__Task requirements__: Scan the entries for the word "Today", and copy every line where it appears.

__Records__:
□ □ □ □
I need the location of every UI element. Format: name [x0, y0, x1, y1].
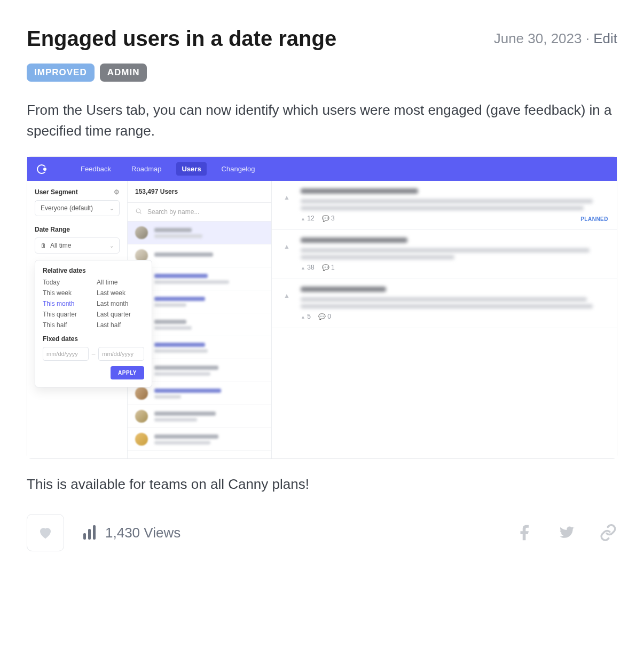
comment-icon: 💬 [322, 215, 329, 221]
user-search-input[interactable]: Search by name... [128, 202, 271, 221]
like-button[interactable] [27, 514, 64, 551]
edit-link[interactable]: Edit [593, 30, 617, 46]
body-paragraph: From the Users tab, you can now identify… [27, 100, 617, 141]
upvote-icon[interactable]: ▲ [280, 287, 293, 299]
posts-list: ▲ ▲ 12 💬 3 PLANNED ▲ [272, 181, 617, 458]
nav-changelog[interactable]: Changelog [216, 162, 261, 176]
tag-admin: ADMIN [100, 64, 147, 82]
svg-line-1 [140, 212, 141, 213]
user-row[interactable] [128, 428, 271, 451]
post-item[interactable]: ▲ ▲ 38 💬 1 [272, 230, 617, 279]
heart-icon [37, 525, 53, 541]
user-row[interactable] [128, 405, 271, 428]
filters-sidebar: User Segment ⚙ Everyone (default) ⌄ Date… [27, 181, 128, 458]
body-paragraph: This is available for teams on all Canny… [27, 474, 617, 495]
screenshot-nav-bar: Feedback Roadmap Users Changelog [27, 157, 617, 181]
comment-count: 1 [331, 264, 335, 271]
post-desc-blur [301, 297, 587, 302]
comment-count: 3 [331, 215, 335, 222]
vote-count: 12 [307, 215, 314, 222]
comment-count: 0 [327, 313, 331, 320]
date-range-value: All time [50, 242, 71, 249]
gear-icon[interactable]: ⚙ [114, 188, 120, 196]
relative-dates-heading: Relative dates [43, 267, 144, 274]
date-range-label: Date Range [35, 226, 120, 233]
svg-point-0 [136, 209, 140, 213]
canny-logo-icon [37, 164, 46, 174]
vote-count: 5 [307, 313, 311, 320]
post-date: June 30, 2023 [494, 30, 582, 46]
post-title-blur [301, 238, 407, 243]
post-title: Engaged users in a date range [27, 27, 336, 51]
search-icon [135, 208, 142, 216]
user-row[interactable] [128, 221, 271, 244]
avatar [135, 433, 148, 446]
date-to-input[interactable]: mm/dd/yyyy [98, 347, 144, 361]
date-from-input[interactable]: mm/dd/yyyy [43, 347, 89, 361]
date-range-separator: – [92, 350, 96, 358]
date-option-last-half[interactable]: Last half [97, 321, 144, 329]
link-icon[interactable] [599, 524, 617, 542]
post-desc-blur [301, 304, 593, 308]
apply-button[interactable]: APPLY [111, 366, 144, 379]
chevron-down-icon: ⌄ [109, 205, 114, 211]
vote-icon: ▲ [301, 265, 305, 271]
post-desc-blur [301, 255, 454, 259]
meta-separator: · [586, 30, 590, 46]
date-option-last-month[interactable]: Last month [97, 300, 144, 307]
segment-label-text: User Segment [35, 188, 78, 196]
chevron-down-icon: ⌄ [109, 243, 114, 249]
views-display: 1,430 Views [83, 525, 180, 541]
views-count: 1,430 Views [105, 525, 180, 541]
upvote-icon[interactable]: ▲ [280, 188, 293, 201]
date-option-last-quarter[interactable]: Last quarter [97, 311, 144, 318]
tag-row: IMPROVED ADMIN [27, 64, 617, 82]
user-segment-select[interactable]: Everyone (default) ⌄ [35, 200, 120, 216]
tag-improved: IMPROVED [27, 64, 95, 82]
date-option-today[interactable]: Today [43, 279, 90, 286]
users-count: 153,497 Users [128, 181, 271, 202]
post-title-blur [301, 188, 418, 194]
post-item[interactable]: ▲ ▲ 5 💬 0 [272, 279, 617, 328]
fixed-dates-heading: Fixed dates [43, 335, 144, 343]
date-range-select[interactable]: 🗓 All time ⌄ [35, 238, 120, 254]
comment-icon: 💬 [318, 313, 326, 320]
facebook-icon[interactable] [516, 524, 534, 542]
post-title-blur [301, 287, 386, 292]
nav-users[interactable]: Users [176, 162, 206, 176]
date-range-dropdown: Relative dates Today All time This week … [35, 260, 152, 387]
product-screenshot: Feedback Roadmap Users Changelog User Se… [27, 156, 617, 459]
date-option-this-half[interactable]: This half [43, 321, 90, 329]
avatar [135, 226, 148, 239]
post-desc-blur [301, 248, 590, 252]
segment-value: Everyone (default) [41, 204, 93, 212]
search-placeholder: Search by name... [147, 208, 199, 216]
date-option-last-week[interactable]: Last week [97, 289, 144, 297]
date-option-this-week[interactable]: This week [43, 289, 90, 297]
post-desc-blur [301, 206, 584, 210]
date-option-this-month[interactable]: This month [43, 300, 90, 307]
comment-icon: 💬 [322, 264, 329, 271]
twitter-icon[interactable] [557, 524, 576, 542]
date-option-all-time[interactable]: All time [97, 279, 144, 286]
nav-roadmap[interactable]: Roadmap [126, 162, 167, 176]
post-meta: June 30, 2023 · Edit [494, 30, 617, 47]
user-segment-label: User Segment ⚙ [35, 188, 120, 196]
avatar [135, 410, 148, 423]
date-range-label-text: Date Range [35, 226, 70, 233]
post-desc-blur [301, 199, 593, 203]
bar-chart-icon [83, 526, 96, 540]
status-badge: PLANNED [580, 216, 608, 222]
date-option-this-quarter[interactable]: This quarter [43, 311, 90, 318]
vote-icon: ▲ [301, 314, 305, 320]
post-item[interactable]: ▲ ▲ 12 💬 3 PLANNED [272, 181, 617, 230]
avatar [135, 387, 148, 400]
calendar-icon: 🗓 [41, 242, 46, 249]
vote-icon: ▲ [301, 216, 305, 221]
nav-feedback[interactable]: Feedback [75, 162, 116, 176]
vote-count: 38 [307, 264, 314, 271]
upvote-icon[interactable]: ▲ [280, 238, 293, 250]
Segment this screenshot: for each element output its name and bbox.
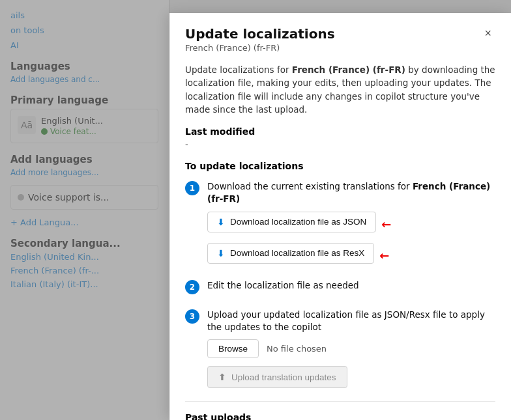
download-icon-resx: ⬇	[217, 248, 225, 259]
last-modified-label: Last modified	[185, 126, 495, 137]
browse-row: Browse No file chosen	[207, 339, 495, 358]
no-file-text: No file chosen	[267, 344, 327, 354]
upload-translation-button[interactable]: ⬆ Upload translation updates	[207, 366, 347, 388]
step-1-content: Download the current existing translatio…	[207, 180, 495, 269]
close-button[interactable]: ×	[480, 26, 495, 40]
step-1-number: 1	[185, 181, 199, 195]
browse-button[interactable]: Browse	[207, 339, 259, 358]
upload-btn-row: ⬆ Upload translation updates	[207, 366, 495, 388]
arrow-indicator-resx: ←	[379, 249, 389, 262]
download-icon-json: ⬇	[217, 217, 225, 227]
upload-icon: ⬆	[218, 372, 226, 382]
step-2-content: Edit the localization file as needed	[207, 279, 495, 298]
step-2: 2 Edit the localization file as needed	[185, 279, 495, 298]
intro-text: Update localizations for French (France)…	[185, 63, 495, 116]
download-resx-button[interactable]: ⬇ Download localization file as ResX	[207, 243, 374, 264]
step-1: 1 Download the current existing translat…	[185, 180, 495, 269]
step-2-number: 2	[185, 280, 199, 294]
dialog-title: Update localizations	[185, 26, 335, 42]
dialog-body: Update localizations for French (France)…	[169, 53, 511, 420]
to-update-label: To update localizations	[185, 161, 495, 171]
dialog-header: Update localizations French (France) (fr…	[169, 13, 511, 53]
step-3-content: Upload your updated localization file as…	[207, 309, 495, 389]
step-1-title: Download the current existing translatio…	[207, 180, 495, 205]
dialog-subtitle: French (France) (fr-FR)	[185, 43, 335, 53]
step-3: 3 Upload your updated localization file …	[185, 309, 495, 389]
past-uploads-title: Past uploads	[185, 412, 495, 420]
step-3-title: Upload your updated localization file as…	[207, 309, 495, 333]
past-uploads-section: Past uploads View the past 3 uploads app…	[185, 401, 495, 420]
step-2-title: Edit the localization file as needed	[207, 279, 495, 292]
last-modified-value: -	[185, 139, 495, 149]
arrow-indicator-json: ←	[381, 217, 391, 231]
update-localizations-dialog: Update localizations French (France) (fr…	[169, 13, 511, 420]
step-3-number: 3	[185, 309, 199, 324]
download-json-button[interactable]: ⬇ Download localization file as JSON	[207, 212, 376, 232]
□ □ □ □
__Written answer__:
date-option-today[interactable]: Today [43, 279, 90, 286]
date-range-dropdown: Relative dates Today All time This week … [35, 260, 152, 387]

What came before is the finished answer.